Given that it’s the affiliate that’s to perform the services under the contract, it would make sense to have the affiliate bear the obligations. The only reason to have the parent bear the obligations would be to make it liable for the affiliate’s failure to perform. But that could be accomplished more economically by having the parent guarantee the affiliate’s performance of some or all of its obligations.
But let’s assume that you nevertheless elect to have the parent bear the obligations. In that context, I think it’s unhelpful to say that the parent is entering into the contract “on behalf of” the affiliate. By signing the contract, the parent is assuming obligations that run only to the parent, not to the affiliate, so the parent is in effect entering into the contract on its own behalf.

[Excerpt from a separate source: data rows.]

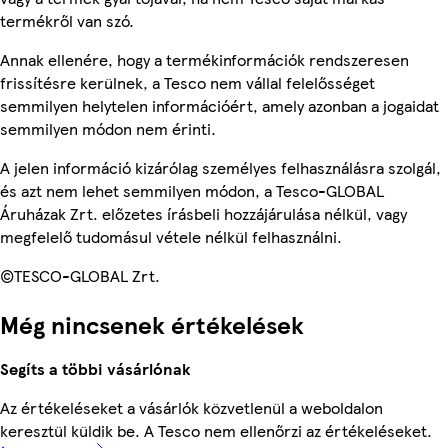
termékről van szó.
Annak ellenére, hogy a termékinformációk rendszeresen
frissítésre kerülnek, a Tesco nem vállal felelősséget
semmilyen helytelen információért, amely azonban a jogaidat
semmilyen módon nem érinti.
A jelen információ kizárólag személyes felhasználásra szolgál,
és azt nem lehet semmilyen módon, a Tesco-GLOBAL
Áruházak Zrt. előzetes írásbeli hozzájárulása nélkül, vagy
megfelelő tudomásul vétele nélkül felhasználni.
©TESCO-GLOBAL Zrt.
Még nincsenek értékelések
Segíts a többi vásárlónak
Az értékeléseket a vásárlók közvetlenül a weboldalon
keresztül küldik be. A Tesco nem ellenőrzi az értékeléseket.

So in answer to your question, I wouldn’t have a parent enter into a contract “on behalf of” an affiliate. Instead, my preferred option would be to have the affiliate sign and make the parent the guarantor. My second choice would be to simply have the parent sign the contract, without any “on behalf of” language.
One context where “on behalf of” might make more sense would be when performance is by a division. But I’d express the concept differently, as I noted in this post.